I requested this book from BookBridgr in exchange for an honest review.
In Unthink, Chris Paley demonstrates the ways in which are minds work subconsciously. How it reacts without our control, can be easily manipulated and responds to different stimuli. Paley mixes science, psychology and philosophy to explain how we understand our mind, and how the professionals try to understand it. After all, the only way we can understand our own minds, is to study others.
The Ebbinghaus Illusion – which blue circle is larger?
I could write an essay on what I have learnt, but that would be boring, enjoy these little factoids instead:
- We all instinctively mimic each other. It’s not deliberate, but it is socially important. ‘People who are naturally empathetic automatically mimic more, and when we want to get on with someone we are likely to imitate them without realising that we are doing so.’
- Want to attract a mate? Try wearing red, or taking a picture on a red background. Red implies romance and we are subconsciously drawn to that. Of course, this probably applies more to women as women are the target of the romance market.
- Think you’ll never find someone and you never will – negativity is self destructive.
- ‘Remembering something doesn’t mean it happened.’
- Plato probably should have rethought his ethical superhero, empathy is more valuable than he realised.

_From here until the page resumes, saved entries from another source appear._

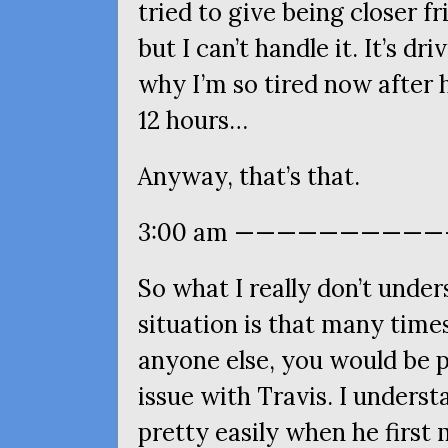
tried to give being closer f
but I can’t handle it. It’s dr
why I’m so tired now after
12 hours…
Anyway, that’s that.
3:00 am ———————————
So what I really don’t unde
situation is that many times
anyone else, you would be pe
issue with Travis. I understa
pretty easily when he first 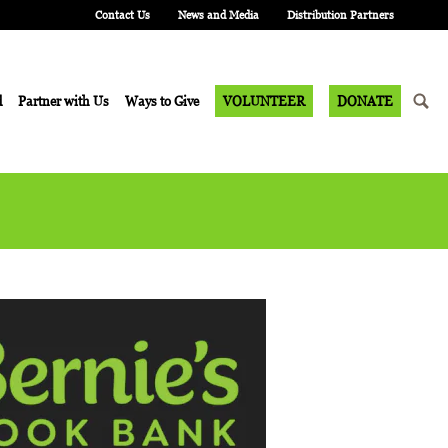
Contact Us
News and Media
Distribution Partners
d
Partner with Us
Ways to Give
VOLUNTEER
DONATE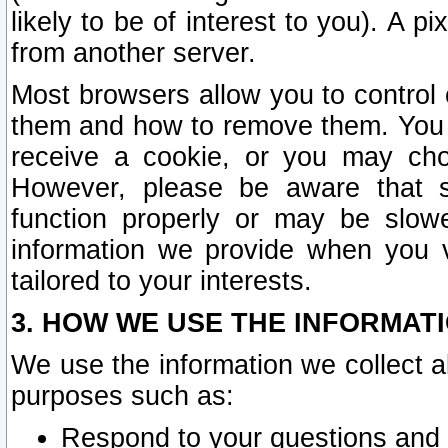
likely to be of interest to you). A p
from another server.
Most browsers allow you to control 
them and how to remove them. You m
receive a cookie, or you may cho
However, please be aware that s
function properly or may be slowe
information we provide when you v
tailored to your interests.
3. HOW WE USE THE INFORMAT
We use the information we collect a
purposes such as:
Respond to your questions and 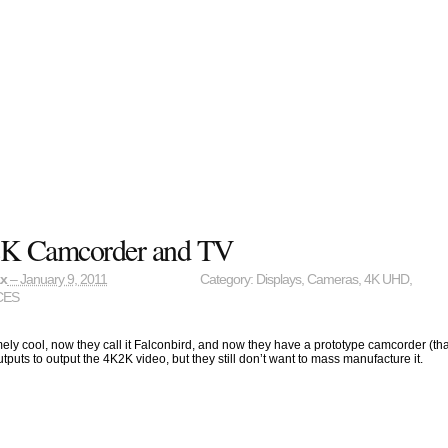
K Camcorder and TV
ax
– January 9, 2011
Category:
Displays
,
Cameras
,
4K UHD
,
CES
mely cool, now they call it Falconbird, and now they have a prototype camcorder (tha
puts to output the 4K2K video, but they still don’t want to mass manufacture it.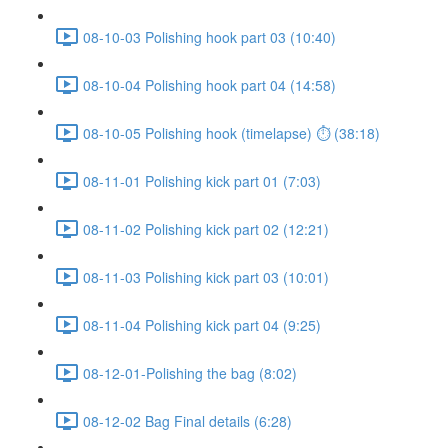
08-10-03 Polishing hook part 03 (10:40)
08-10-04 Polishing hook part 04 (14:58)
08-10-05 Polishing hook (timelapse) ⏱ (38:18)
08-11-01 Polishing kick part 01 (7:03)
08-11-02 Polishing kick part 02 (12:21)
08-11-03 Polishing kick part 03 (10:01)
08-11-04 Polishing kick part 04 (9:25)
08-12-01-Polishing the bag (8:02)
08-12-02 Bag Final details (6:28)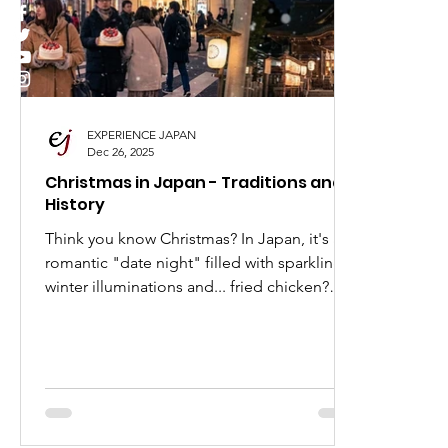
I Love Japan
Popular Places in Japan
Japa
Anime
Animation
Festivals in Japan
EXPERIENCE JAPAN
Dec 26, 2025
Christmas in Japan - Traditions and
History
Think you know Christmas? In Japan, it's a
romantic "date night" filled with sparkling
winter illuminations and... fried chicken?
Dive into the fascinating history and
modern-day value of Kurisumasu, and see
why this holiday is a must-experience for
every Japan and anime lover.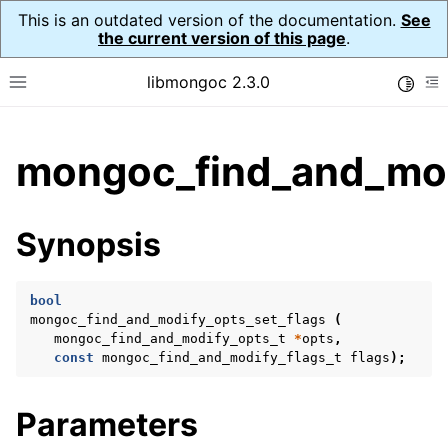
This is an outdated version of the documentation.
See
the current version of this page
.
libmongoc 2.3.0
Toggle
Toggle site navigation sidebar
To
ggle child pages in navigation
mongoc_find_and_modi
ggle child pages in navigation
ggle child pages in navigation
Synopsis
ggle child pages in navigation
bool
mongoc_find_and_modify_opts_set_flags
(
mongoc_find_and_modify_opts_t
*
opts
,
ggle child pages in navigation
const
mongoc_find_and_modify_flags_t
flags
);
ggle child pages in navigation
Parameters
ggle child pages in navigation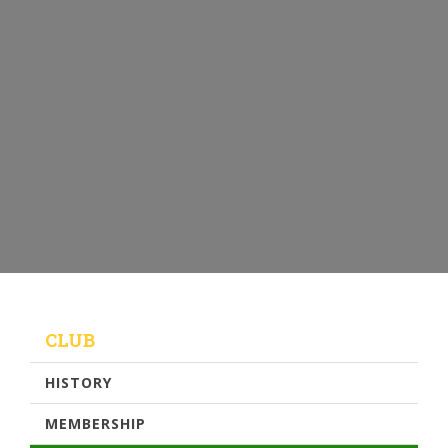
CLUB
HISTORY
MEMBERSHIP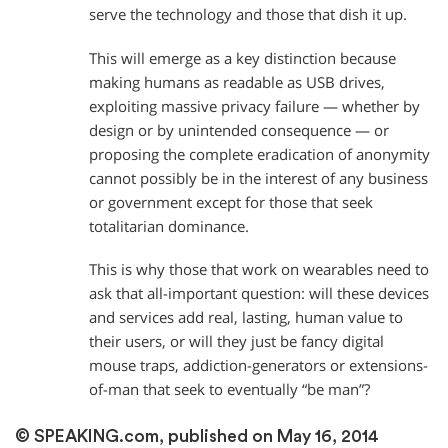
serve the technology and those that dish it up.
This will emerge as a key distinction because
making humans as readable as USB drives,
exploiting massive privacy failure — whether by
design or by unintended consequence — or
proposing the complete eradication of anonymity
cannot possibly be in the interest of any business
or government except for those that seek
totalitarian dominance.
This is why those that work on wearables need to
ask that all-important question: will these devices
and services add real, lasting, human value to
their users, or will they just be fancy digital
mouse traps, addiction-generators or extensions-
of-man that seek to eventually “be man”?
© SPEAKING.com, published on May 16, 2014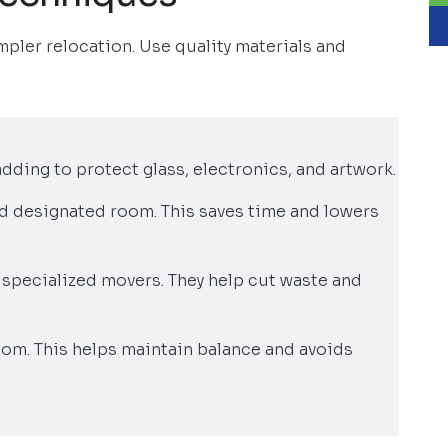
mpler relocation. Use quality materials and
ding to protect glass, electronics, and artwork.
nd designated room. This saves time and lowers
specialized movers. They help cut waste and
tom. This helps maintain balance and avoids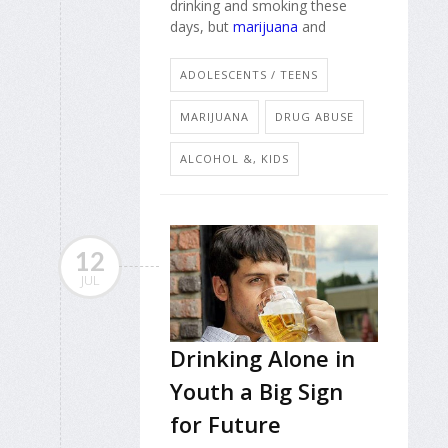
drinking and smoking these
days, but
marijuana
and
ADOLESCENTS / TEENS
MARIJUANA
DRUG ABUSE
ALCOHOL &, KIDS
12
JUL
Drinking Alone in
Youth a Big Sign
for Future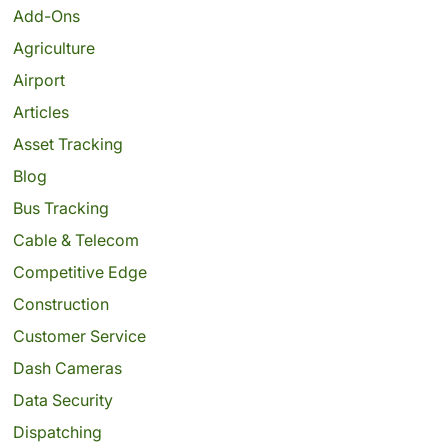
Add-Ons
Agriculture
Airport
Articles
Asset Tracking
Blog
Bus Tracking
Cable & Telecom
Competitive Edge
Construction
Customer Service
Dash Cameras
Data Security
Dispatching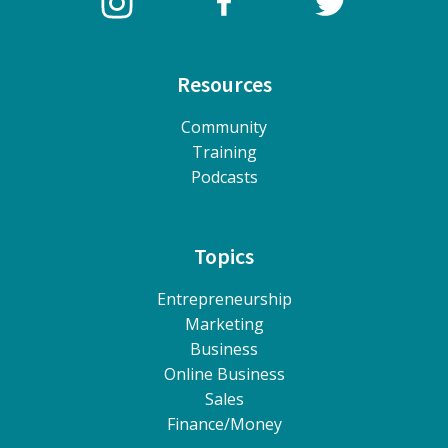
Resources
Community
Training
Podcasts
Topics
Entrepreneurship
Marketing
Business
Online Business
Sales
Finance/Money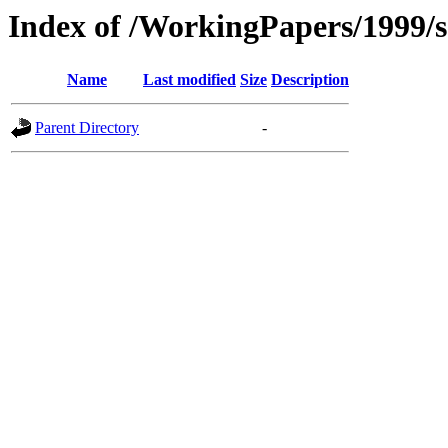
Index of /WorkingPapers/1999/
Name
Last modified
Size
Description
Parent Directory
-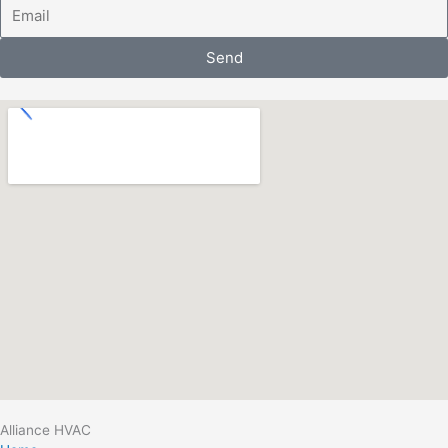
Email
Send
Alliance HVAC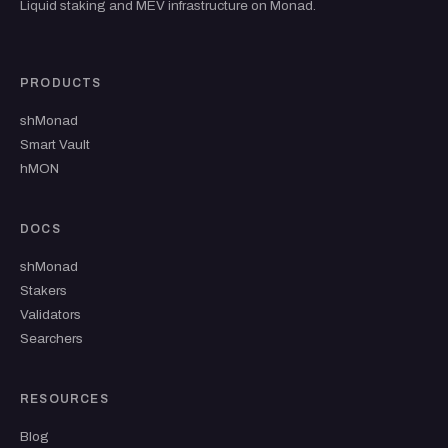
Liquid staking and MEV infrastructure on Monad.
PRODUCTS
shMonad
Smart Vault
hMON
DOCS
shMonad
Stakers
Validators
Searchers
RESOURCES
Blog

“When The X-Files was popular, the number of reported alien abductions, some recovered under hypnosis or in therapy, rose dramatically. […] Memory’s a strange thing, and just as unreliable as those grainy photos of UFOs. The truth may be out there, but don’t rely on finding it in your head.’
The layout of Unthink was an added bonus to the generally interesting nature of the book. Paley neatly formats his information in to small chunks easily readable and allows you to dip in and out of the book with ease. A more standard format and I think I would have found it harder to consume (was this you testing my subconscious, Paley?).
Unthink may change the way you analyse the actions you take, but it probably won’t change them. We are programmed by certain controls and while I believe some of these can be altered or re-programmed, it would take time. That’s not a criticism of Unthink, that’s just who and how we are. Fascinating, isn’t it.
Unthink by Chris Paley is published on the 14th August by Coronet.